The King's Reformation: Henry VIII and the Remaking of the English Church,
by G.W. Bernard,
Yale University Press, 672 pages, $40
The title is the key to this well-told and persuasively revisionist history of what is called the English Reformation. King Henry would brook no opposition to his idea of ecclesiastical reform. The labels Protestant and Catholic, Bernard argues, are anachronistic in understanding what happened. The English were simply Christians, and Henry determined that he would be the head of “the Church.” Most of the people were saddened by his closing of the shrines and monasteries, and his appropriating their property to himself and those who served him, but they believed there was nothing they could do about it. Vital to his success was his rejection of continental Protestantism with respect to the Mass. As long as people had the Mass, they felt they were in substantial continuity with the Church they had known. Bernard leaves no doubt that Henry was a ruthless tyrant, but he did think he was reforming the Church of Christ. The main point is that there was no English Reformation. It was, rather, The King's Reformation.

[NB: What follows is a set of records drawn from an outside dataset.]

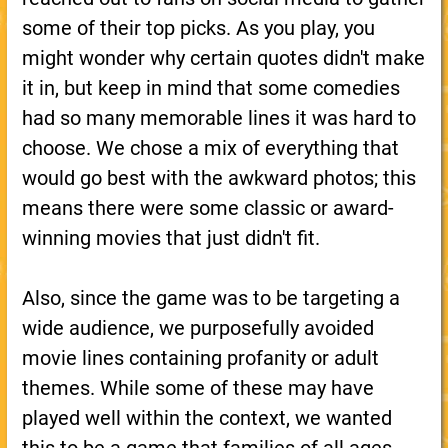
some of their top picks. As you play, you
might wonder why certain quotes didn't make
it in, but keep in mind that some comedies
had so many memorable lines it was hard to
choose. We chose a mix of everything that
would go best with the awkward photos; this
means there were some classic or award-
winning movies that just didn't fit.
Also, since the game was to be targeting a
wide audience, we purposefully avoided
movie lines containing profanity or adult
themes. While some of these may have
played well within the context, we wanted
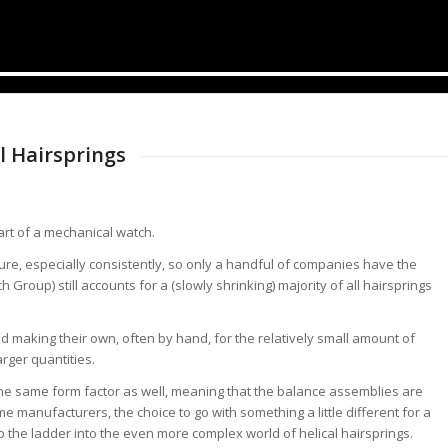
l Hairsprings
art of a mechanical watch.
ure, especially consistently, so only a handful of companies have the
roup) still accounts for a (slowly shrinking) majority of all hairsprings
 making their own, often by hand, for the relatively small amount of
arger quantities.
 the same form factor as well, meaning that the balance assemblies are
e manufacturers, the choice to go with something a little different for a
 the ladder into the even more complex world of helical hairsprings.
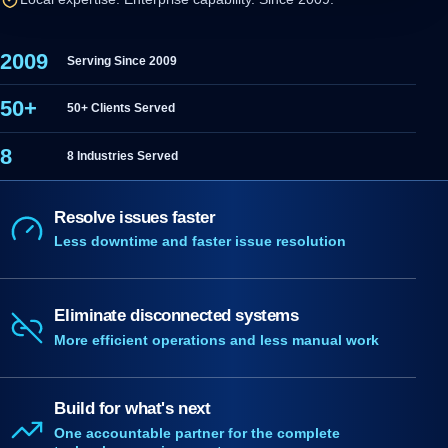
2009
Serving Since 2009
50+
50+ Clients Served
8
8 Industries Served
Resolve issues faster
Less downtime and faster issue resolution
Eliminate disconnected systems
More efficient operations and less manual work
Build for what's next
One accountable partner for the complete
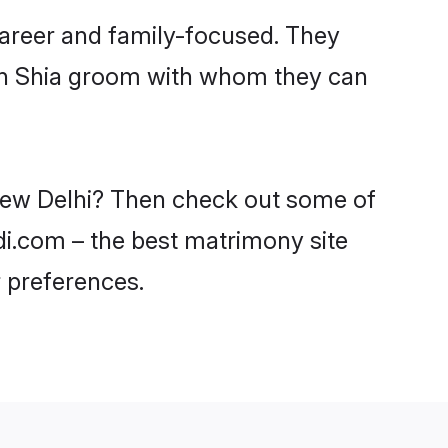
career and family-focused. They
ith Shia groom with whom they can
 New Delhi? Then check out some of
adi.com – the best matrimony site
 preferences.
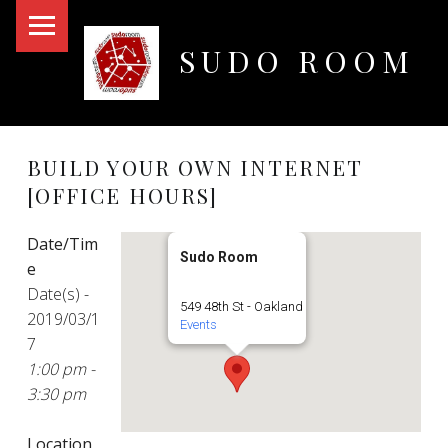
PRIMARY MENU
SUDO ROOM
Oakland Hackerspace
BUILD YOUR OWN INTERNET
[OFFICE HOURS]
Date/Tim
Sudo Room
e
Date(s) -
549 48th St - Oakland
2019/03/1
Events
7
1:00 pm -
3:30 pm
Location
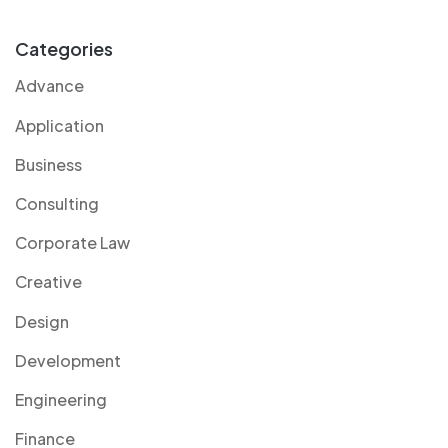
Categories
Advance
Application
Business
Consulting
Corporate Law
Creative
Design
Development
Engineering
Finance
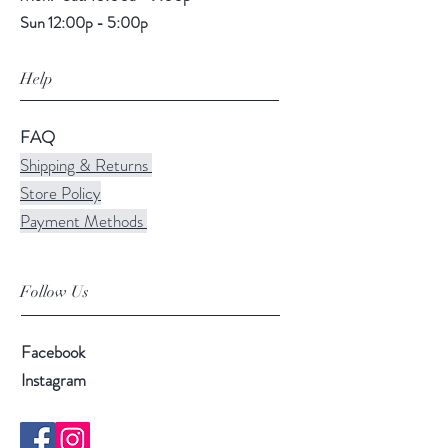
Sun 12:00p - 5:00p
Help
FAQ
Shipping & Returns
Store Policy
Payment Methods
Follow Us
Facebook
Instagram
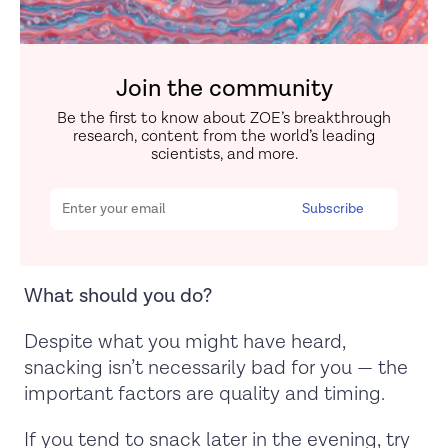
Join the community
Be the first to know about ZOE’s breakthrough
research, content from the world’s leading
scientists, and more.
What should you do?
Despite what you might have heard,
snacking isn’t necessarily bad for you — the
important factors are quality and timing.
If you tend to snack later in the evening, try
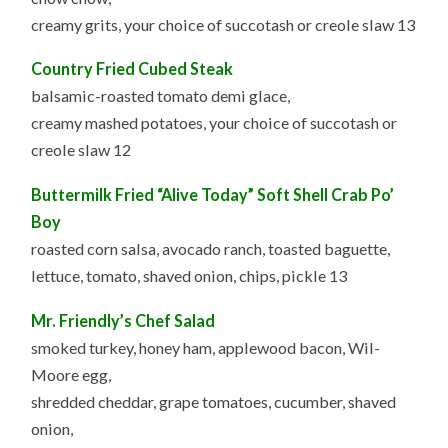
creamy grits, your choice of succotash or creole slaw 13
Country Fried Cubed Steak
balsamic-roasted tomato demi glace,
creamy mashed potatoes, your choice of succotash or
creole slaw 12
Buttermilk Fried “Alive Today” Soft Shell Crab Po’
Boy
roasted corn salsa, avocado ranch, toasted baguette,
lettuce, tomato, shaved onion, chips, pickle 13
Mr. Friendly’s Chef Salad
smoked turkey, honey ham, applewood bacon, Wil-
Moore egg,
shredded cheddar, grape tomatoes, cucumber, shaved
onion,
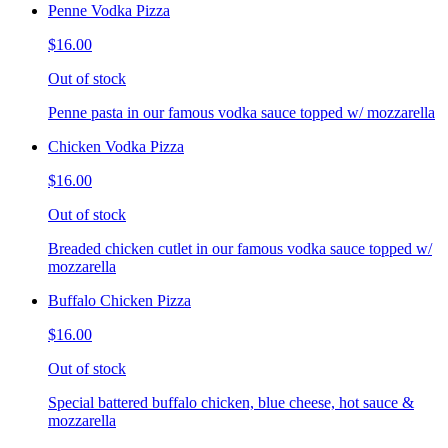
Penne Vodka Pizza
$16.00
Out of stock
Penne pasta in our famous vodka sauce topped w/ mozzarella
Chicken Vodka Pizza
$16.00
Out of stock
Breaded chicken cutlet in our famous vodka sauce topped w/
mozzarella
Buffalo Chicken Pizza
$16.00
Out of stock
Special battered buffalo chicken, blue cheese, hot sauce &
mozzarella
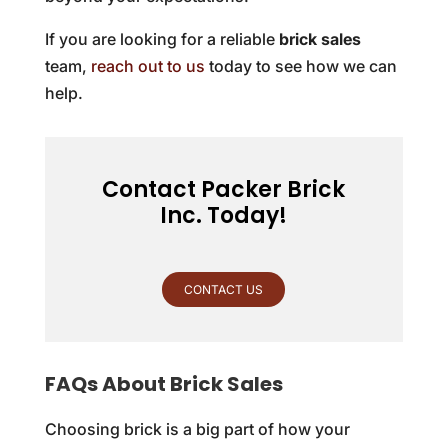
If you are looking for a reliable
brick sales
team,
reach out to us
today to see how we can
help.
Contact Packer Brick
Inc. Today!
CONTACT US
FAQs About Brick Sales
Choosing brick is a big part of how your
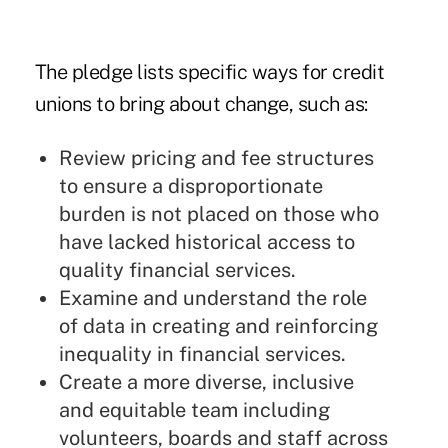
The pledge lists specific ways for credit
unions to bring about change, such as:
Review pricing and fee structures
to ensure a disproportionate
burden is not placed on those who
have lacked historical access to
quality financial services.
Examine and understand the role
of data in creating and reinforcing
inequality in financial services.
Create a more diverse, inclusive
and equitable team including
volunteers, boards and staff across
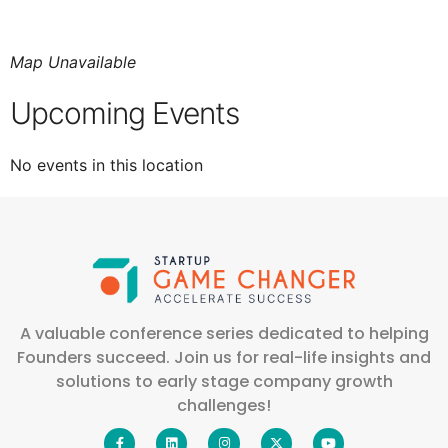
Map Unavailable
Upcoming Events
No events in this location
A valuable conference series dedicated to helping
Founders succeed. Join us for real-life insights and
solutions to early stage company growth
challenges!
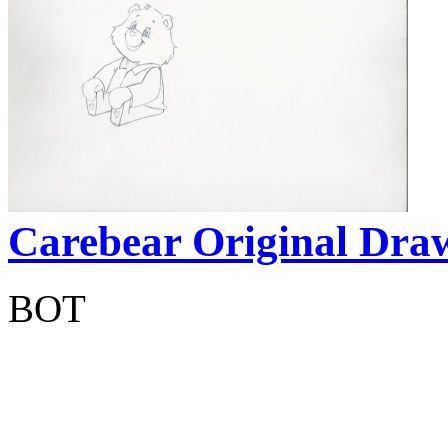
Carebear Original Dra
BOT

Retrying Galileo: 1633-1992,
by Maurice A. Finocchiaro,
University of California Press, 497 pages, $50
In 1992, based on the report of a commission he appointed to study “the affair,” John Paul II “rehabilitated” Galileo, acknowledging that church authorities of the time had made serious errors. The present very scholarly account does more than tie up loose ends. Finocchiaro relates the ways in which such major figures as Descartes, Newton, Leibniz, and Pascal saw Galileo's confrontation with church authority as much more complicated, and much more intellectually interesting, than simplistic accounts portraying it as a face-off between reason and science, on the one hand, and traditionalist obscurantism, on the other. The Galileo affair has generated hundreds of books, and 1992 did not put an end to them. Retrying Galileo is one book that is essential to understanding what happened, and the continuing ramifications of what happened.
Christians in the Warsaw Ghetto: An Epitaph for the Unremembered,
by Peter F. Dembowski,
University of Notre Dame Press, 160 pages, $40
The five thousand Christians forced into the Warsaw Ghetto thought they were Christians, but, in the view of the Nazis, race trumped religion. There were for a time three functioning Catholic parishes in the ghetto, and the author, a veteran of the Warsaw Uprising and long-time professor of literature at the University of Chicago, describes with care and insight the complicated relations between Jews and Christians caught up in the machinery of death. This is a dimension of the Holocaust that is little known. Thanks to Dembowski, these victims are no longer, or are not entirely, the “unremembered.”
Sacrifice and Community: Jewish Offering and Christian Eucharist,
by Matthew Levering,
Blackwell, 272 pages, $32.95
A scholarly and careful examination from a Thomistic viewpoint of the inseparable connections between Old Testament sacrifice and the sacrificial nature of the Eucharist. Levering, who teaches theology at Ave Maria University in Florida, also makes the case for transubstantiation against alternative construals of the Real Presence. The book is a valuable contribution to thinking about the nature of sacrament and sacrifice and will be of interest to professional theologians.